Thinking about the Holocaust often comes from a Central and Eastern European focus, with recognition of the existence, established lives, and the eventual destruction of much of Sephardic Jewry further out on the periphery. Now those boundaries are expanding, thanks, in part, to a symposium at the University of Washington.
“Sephardic Jewry and the Holocaust: The Future of the Field” brought together the university’s new Sephardic Studies Initiative, the United States Holocaust Memorial Museum (USHMM) in Washington, D.C., international scholarly authorities, and Seattle’s Jewish community for two days of talks in the Allen Library April 28-30. Support also came from the Hanauer Outreach Fund of the Department of History at the University of Washington and Jack M. Karako, in memory of Rosina Karako-Smeraldi. Leah Wolfson, senior program officer in university studies at the USHMM for Advanced Holocaust Studies and symposium co-convener, said she approached the
UW with the idea for the symposium after Devin Naar was appointed assistant professor of Jewish studies and history and put in charge of the Sephardic Studies Initiative. “This symposium was also an opportunity for the Center and the Museum to engage with the Pacific Northwest,” Wolfson told JTNews. “Given the strength of the Sephardic community here and the recent appointment of Dr. Devin Naar in the Jewish Studies Program and history department at the University of Washington, Seattle was a logical choice to convene this type of an endeavor.”

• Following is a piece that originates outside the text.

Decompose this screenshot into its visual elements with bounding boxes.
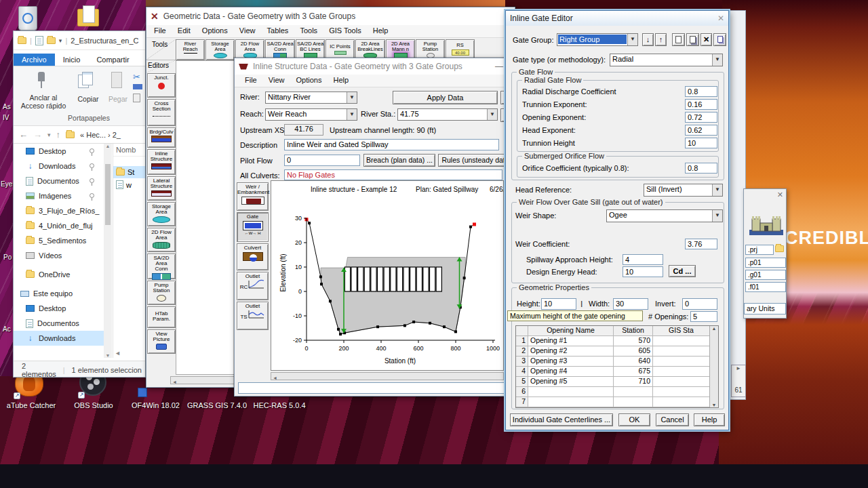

The symposium was scheduled for spring 2013 to commemorate the 70th anniversary of the start of the Jewish community’s deportations from Salonika (now Thessaloniki, Greece) to Auschwitz. Eighty percent of the community perished.
Enthusiastic public support greeted the symposium. Sunday night’s keynote lecture, given by Stanford professor of Jewish history and culture Aron Rodrigue, sold out. Rodrigue’s talk, “Sephardim, Memory and the Holocaust” delved into the constructed memory of life on the Island of Rhodes among the remnant of the Rhodes Jewish community, of which 151 of about 2,000 people survived.

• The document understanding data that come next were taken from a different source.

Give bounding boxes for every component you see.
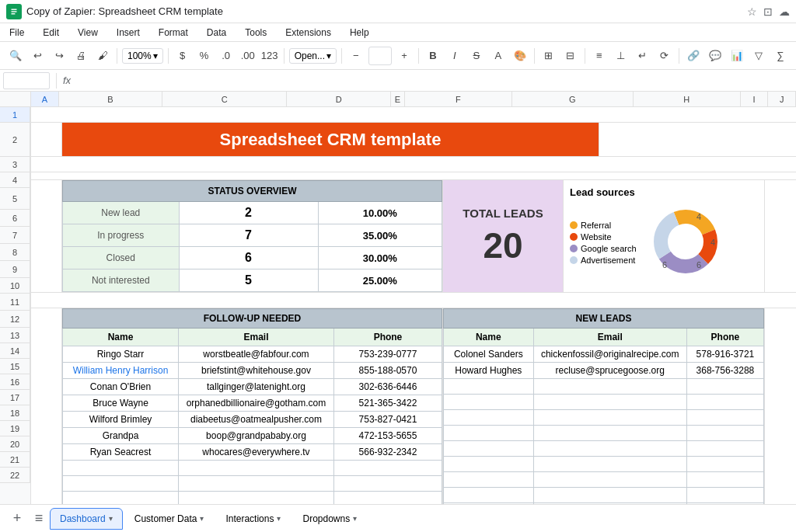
rotate-button[interactable]: ⟳: [655, 46, 674, 66]
row-14[interactable]: 14: [0, 343, 30, 359]
menu-help[interactable]: Help: [347, 26, 372, 40]
comment-button[interactable]: 💬: [706, 46, 724, 66]
row-2[interactable]: 2: [0, 123, 30, 157]
cell-a11[interactable]: [31, 308, 62, 504]
row-13[interactable]: 13: [0, 328, 30, 343]
tab-customer-data-arrow[interactable]: ▾: [200, 514, 204, 523]
number-format-button[interactable]: 123: [260, 46, 279, 66]
italic-button[interactable]: I: [445, 46, 464, 66]
tab-dropdowns-arrow[interactable]: ▾: [353, 514, 357, 523]
menu-data[interactable]: Data: [204, 26, 229, 40]
row-17[interactable]: 17: [0, 390, 30, 405]
percent-button[interactable]: %: [195, 46, 214, 66]
decimal2-button[interactable]: .00: [239, 46, 257, 66]
sheets-menu-button[interactable]: ≡: [28, 508, 50, 530]
cell-j11[interactable]: [765, 308, 796, 504]
row-5[interactable]: 5: [0, 188, 30, 210]
row-11[interactable]: 11: [0, 294, 30, 311]
borders-button[interactable]: ⊞: [539, 46, 558, 66]
filter-button[interactable]: ▽: [749, 46, 768, 66]
menu-view[interactable]: View: [75, 26, 101, 40]
open-button[interactable]: Open... ▾: [289, 48, 337, 64]
cell-j5[interactable]: [765, 180, 796, 292]
row-10[interactable]: 10: [0, 278, 30, 294]
col-header-b[interactable]: B: [59, 92, 163, 106]
row-22[interactable]: 22: [0, 468, 30, 483]
row-4[interactable]: 4: [0, 172, 30, 188]
tab-customer-data[interactable]: Customer Data ▾: [124, 508, 215, 530]
col-header-e[interactable]: E: [391, 92, 405, 106]
star-icon[interactable]: ☆: [747, 5, 757, 18]
row-6[interactable]: 6: [0, 210, 30, 227]
tab-dashboard-arrow[interactable]: ▾: [109, 514, 113, 523]
col-header-f[interactable]: F: [405, 92, 512, 106]
col-header-g[interactable]: G: [512, 92, 634, 106]
tab-interactions[interactable]: Interactions ▾: [215, 508, 291, 530]
wrap-button[interactable]: ↵: [634, 46, 652, 66]
valign-button[interactable]: ⊥: [612, 46, 630, 66]
col-header-i[interactable]: I: [741, 92, 769, 106]
paint-format-button[interactable]: 🖌: [93, 46, 112, 66]
plus-button[interactable]: +: [395, 46, 414, 66]
functions-button[interactable]: ∑: [771, 46, 790, 66]
menu-edit[interactable]: Edit: [40, 26, 62, 40]
align-button[interactable]: ≡: [590, 46, 609, 66]
col-header-d[interactable]: D: [287, 92, 391, 106]
folder-icon[interactable]: ⊡: [763, 5, 773, 18]
formula-input[interactable]: [74, 75, 793, 86]
tab-dashboard[interactable]: Dashboard ▾: [50, 508, 123, 530]
menu-insert[interactable]: Insert: [113, 26, 143, 40]
minus-button[interactable]: −: [347, 46, 365, 66]
link-button[interactable]: 🔗: [684, 46, 703, 66]
undo-button[interactable]: ↩: [28, 46, 47, 66]
row-9[interactable]: 9: [0, 261, 30, 278]
menu-file[interactable]: File: [6, 26, 27, 40]
row-18[interactable]: 18: [0, 405, 30, 421]
menu-format[interactable]: Format: [155, 26, 191, 40]
col-header-c[interactable]: C: [162, 92, 287, 106]
zoom-button[interactable]: 100% ▾: [122, 48, 163, 64]
strikethrough-button[interactable]: S: [467, 46, 486, 66]
row-numbers: 1 2 3 4 5 6 7 8 9 10 11 12 13 14 15 16 1…: [0, 107, 31, 504]
chart-button[interactable]: 📊: [728, 46, 746, 66]
row-1[interactable]: 1: [0, 107, 30, 123]
search-button[interactable]: 🔍: [6, 46, 25, 66]
add-sheet-button[interactable]: +: [6, 508, 28, 530]
spreadsheet-content[interactable]: Spreadsheet CRM template STATUS OVERVIEW: [31, 107, 796, 504]
tab-dropdowns[interactable]: Dropdowns ▾: [292, 508, 367, 530]
row-15[interactable]: 15: [0, 359, 30, 374]
menu-tools[interactable]: Tools: [242, 26, 270, 40]
highlight-button[interactable]: 🎨: [511, 46, 529, 66]
font-size-input[interactable]: 10: [369, 50, 391, 61]
text-color-button[interactable]: A: [489, 46, 508, 66]
lead-sources-title: Lead sources: [570, 186, 758, 198]
cell-i2[interactable]: [599, 123, 796, 156]
print-button[interactable]: 🖨: [72, 46, 90, 66]
row-21[interactable]: 21: [0, 452, 30, 468]
cell-a5[interactable]: [31, 180, 62, 292]
col-header-a[interactable]: A: [31, 92, 59, 106]
nl-empty-2: [444, 395, 764, 410]
row-19[interactable]: 19: [0, 421, 30, 436]
tables-section: FOLLOW-UP NEEDED Name Email Phone Ringo …: [31, 308, 796, 504]
font-size-area[interactable]: 10: [368, 47, 392, 65]
row-3[interactable]: 3: [0, 157, 30, 172]
cell-reference[interactable]: A1: [3, 72, 50, 89]
col-header-j[interactable]: J: [768, 92, 796, 106]
row-20[interactable]: 20: [0, 436, 30, 452]
row-7[interactable]: 7: [0, 227, 30, 244]
bold-button[interactable]: B: [424, 46, 442, 66]
decimal1-button[interactable]: .0: [217, 46, 236, 66]
menu-extensions[interactable]: Extensions: [282, 26, 334, 40]
cloud-icon[interactable]: ☁: [779, 5, 790, 18]
col-header-h[interactable]: H: [634, 92, 741, 106]
merge-button[interactable]: ⊟: [561, 46, 580, 66]
row-12[interactable]: 12: [0, 311, 30, 328]
currency-button[interactable]: $: [173, 46, 192, 66]
row-16[interactable]: 16: [0, 374, 30, 390]
cell-a2[interactable]: [31, 123, 62, 156]
row-8[interactable]: 8: [0, 244, 30, 261]
nl-empty-9: [444, 503, 764, 505]
tab-interactions-arrow[interactable]: ▾: [277, 514, 281, 523]
redo-button[interactable]: ↪: [50, 46, 68, 66]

Recounting the history and travails of Jews from Rhodes, Rodrigue praised “the memory of Rhodes Jewry and how it lives in a diasporic space.” Rhodes Jews immigrated to Africa, North America, Latin America and Europe, settling into new communities, but they always retained their connection to their “chico Yerushalayim,” their little Jerusalem, said Rodrigue.
A local Rhodesli, retired Seattle pediatrician Sam Tarica, was moved by the lecture. “My uncle Jacob survived with my father’s help and ended up in the Belgian Congo. My father and mother escaped the Nazis, but all of our relatives [except for Jacob] were lost. It was so distressing to know they had the longest and farthest deportation of any group,” he said.

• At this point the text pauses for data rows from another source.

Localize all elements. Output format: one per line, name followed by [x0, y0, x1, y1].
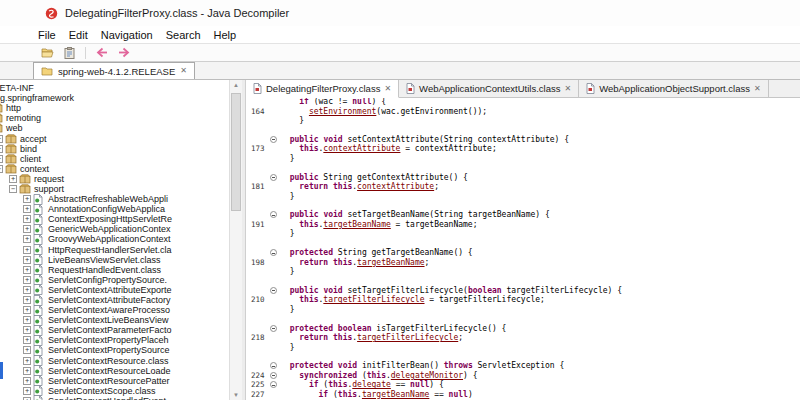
expand-box-icon[interactable]: + — [23, 215, 31, 223]
tree-item[interactable]: +ServletContextResourcePatter — [23, 376, 242, 386]
fold-collapse-icon[interactable] — [270, 249, 277, 256]
expand-box-icon[interactable]: + — [0, 135, 3, 143]
close-tab-icon[interactable]: ✕ — [564, 85, 571, 93]
expand-box-icon[interactable]: + — [23, 195, 31, 203]
tree-item-label: ServletContextAwareProcesso — [48, 305, 170, 315]
tree-item[interactable]: +ServletContextParameterFacto — [23, 325, 242, 335]
menu-item-edit[interactable]: Edit — [69, 29, 88, 41]
tree-item[interactable]: −context — [0, 164, 242, 174]
expand-box-icon[interactable]: + — [23, 316, 31, 324]
expand-box-icon[interactable]: + — [23, 387, 31, 395]
fold-collapse-icon[interactable] — [270, 174, 277, 181]
tree-item[interactable]: +ServletContextAttributeFactory — [23, 295, 242, 305]
tree-item[interactable]: +LiveBeansViewServlet.class — [23, 255, 242, 265]
scroll-up-icon[interactable]: ▲ — [230, 82, 242, 88]
tree-vertical-scrollbar[interactable]: ▲ ▼ — [229, 80, 242, 400]
tree-item[interactable]: +ServletContextAttributeExporte — [23, 285, 242, 295]
expand-box-icon[interactable]: + — [23, 377, 31, 385]
expand-box-icon[interactable]: + — [23, 367, 31, 375]
tree-item[interactable]: +request — [9, 174, 242, 184]
tree-item[interactable]: +ServletConfigPropertySource. — [23, 275, 242, 285]
fold-collapse-icon[interactable] — [270, 381, 277, 388]
tree-item[interactable]: +bind — [0, 144, 242, 154]
expand-box-icon[interactable]: + — [0, 155, 3, 163]
menu-item-file[interactable]: File — [38, 29, 56, 41]
open-archive-icon[interactable] — [38, 45, 56, 60]
close-tab-icon[interactable]: ✕ — [384, 85, 391, 93]
editor-tab[interactable]: DelegatingFilterProxy.class✕ — [246, 80, 399, 98]
expand-box-icon[interactable]: + — [23, 296, 31, 304]
collapse-box-icon[interactable]: − — [0, 165, 3, 173]
expand-box-icon[interactable]: + — [23, 346, 31, 354]
line-number: 218 — [246, 333, 267, 342]
tree-item-label: ServletContextPropertyPlaceh — [48, 335, 169, 345]
expand-box-icon[interactable]: + — [23, 336, 31, 344]
editor-tab[interactable]: WebApplicationContextUtils.class✕ — [399, 80, 579, 97]
expand-box-icon[interactable]: + — [23, 266, 31, 274]
tree-item[interactable]: +ServletContextResource.class — [23, 356, 242, 366]
close-archive-tab-icon[interactable]: ✕ — [180, 67, 187, 75]
code-line: 225 if (this.delegate == null) { — [246, 380, 800, 389]
menu-item-navigation[interactable]: Navigation — [101, 29, 153, 41]
tree-item[interactable]: +ContextExposingHttpServletRe — [23, 214, 242, 224]
tree-item[interactable]: +remoting — [0, 113, 242, 123]
expand-box-icon[interactable]: + — [23, 256, 31, 264]
tree-item[interactable]: +RequestHandledEvent.class — [23, 265, 242, 275]
tree-item[interactable]: −org.springframework — [0, 93, 242, 103]
expand-box-icon[interactable]: + — [23, 306, 31, 314]
code-text: protected void initFilterBean() throws S… — [280, 361, 564, 370]
code-line — [246, 201, 800, 210]
tree-item[interactable]: +GroovyWebApplicationContext — [23, 234, 242, 244]
tree-item[interactable]: +AnnotationConfigWebApplica — [23, 204, 242, 214]
tree-item[interactable]: +ServletContextScope.class — [23, 386, 242, 396]
code-text: public void setTargetFilterLifecycle(boo… — [280, 286, 622, 295]
expand-box-icon[interactable]: + — [0, 145, 3, 153]
tree-item[interactable]: −web — [0, 123, 242, 133]
tree-item-label: ServletContextPropertySource — [48, 345, 170, 355]
fold-collapse-icon[interactable] — [270, 211, 277, 218]
forward-icon[interactable] — [115, 45, 133, 60]
expand-box-icon[interactable]: + — [23, 246, 31, 254]
menu-item-search[interactable]: Search — [166, 29, 201, 41]
code-text: synchronized (this.delegateMonitor) { — [280, 371, 478, 380]
scrollbar-thumb[interactable] — [231, 93, 241, 211]
fold-collapse-icon[interactable] — [270, 136, 277, 143]
expand-box-icon[interactable]: + — [23, 276, 31, 284]
code-line: 191 this.targetBeanName = targetBeanName… — [246, 220, 800, 229]
close-tab-icon[interactable]: ✕ — [754, 85, 761, 93]
archive-tab[interactable]: spring-web-4.1.2.RELEASE ✕ — [33, 62, 195, 79]
tree-item[interactable]: −support — [9, 184, 242, 194]
expand-box-icon[interactable]: + — [9, 175, 17, 183]
tree-item[interactable]: +AbstractRefreshableWebAppli — [23, 194, 242, 204]
menu-item-help[interactable]: Help — [214, 29, 237, 41]
tree-item[interactable]: +META-INF — [0, 83, 242, 93]
tree-item-label: META-INF — [0, 83, 34, 93]
scroll-down-icon[interactable]: ▼ — [230, 392, 242, 398]
tree-item[interactable]: +GenericWebApplicationContex — [23, 224, 242, 234]
expand-box-icon[interactable]: + — [23, 326, 31, 334]
tree-item[interactable]: +accept — [0, 133, 242, 143]
expand-box-icon[interactable]: + — [23, 357, 31, 365]
tree-item[interactable]: +ServletContextPropertySource — [23, 345, 242, 355]
paste-icon[interactable] — [60, 45, 78, 60]
fold-collapse-icon[interactable] — [270, 372, 277, 379]
expand-box-icon[interactable]: + — [23, 286, 31, 294]
back-icon[interactable] — [93, 45, 111, 60]
code-view[interactable]: if (wac != null) {164 setEnvironment(wac… — [246, 98, 800, 400]
expand-box-icon[interactable]: + — [23, 225, 31, 233]
tree-item[interactable]: +ServletContextResourceLoade — [23, 366, 242, 376]
fold-collapse-icon[interactable] — [270, 362, 277, 369]
fold-collapse-icon[interactable] — [270, 325, 277, 332]
tree-item[interactable]: +ServletRequestHandledEvent. — [23, 396, 242, 400]
tree-item[interactable]: +ServletContextLiveBeansView — [23, 315, 242, 325]
editor-tab[interactable]: WebApplicationObjectSupport.class✕ — [579, 80, 769, 97]
tree-item[interactable]: +HttpRequestHandlerServlet.cla — [23, 245, 242, 255]
tree-item[interactable]: +ServletContextPropertyPlaceh — [23, 335, 242, 345]
expand-box-icon[interactable]: + — [23, 205, 31, 213]
tree-item[interactable]: +http — [0, 103, 242, 113]
tree-item[interactable]: +ServletContextAwareProcesso — [23, 305, 242, 315]
expand-box-icon[interactable]: + — [23, 235, 31, 243]
tree-item[interactable]: +client — [0, 154, 242, 164]
fold-collapse-icon[interactable] — [270, 287, 277, 294]
collapse-box-icon[interactable]: − — [9, 185, 17, 193]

Regarding the symposium’s purpose — shedding light on the Sephardic Holocaust experience and parsing out the future of the field — Naar said, “I think that it is crucial to emphasize that not only did we attempt to find a place for the varied experiences of Sephardic and North African Jews within the standard narratives of the Holocaust, but more importantly, we initiated a discussion about how the very nature of our understandings of the Holocaust change when viewed from the Mediterranean. “With the added dimension of European colonialism, the North African cases broaden the standard geographical scope of the Holocaust considerably, and introduce questions about Muslim majority contexts,” Naar continued. “Together with the experiences of Jews in the Balkans and Greece, we can begin to develop a previously unexplored Mediterranean lens through which to view experiences of occupation, dispossession, persecution, resistance, and extermination that enrich and also challenge the more familiar narratives focused on Eastern Europe.”
The enhanced learning offered by the symposium offered an extended benefit for local organizations. “The symposium offered the Holocaust Center a wonderful opportunity to learn about the latest research in the area of Sephardic studies, allowing us to share that knowledge and perspective with educators and students throughout the Pacific Northwest,” said Dee Simon, executive director of the Washington State Holocaust Education Resource Center.
At the end of the symposium, University of California at Irvine professor of history Marc Baer reiterated this idea of dissemination and education. “We also need to consider our audience,” he said. “While we have a built-in audience of Sephardic Jews because this is their history, we should address ourselves to a wider audience, because the stories we are telling have great significance for others, too. In all of our research, the question of what it means to be a Sephardic
Jew also challenges what it means to be French, Spanish, German, Greek, or Turkish, and demonstrates how national identity changes over time.”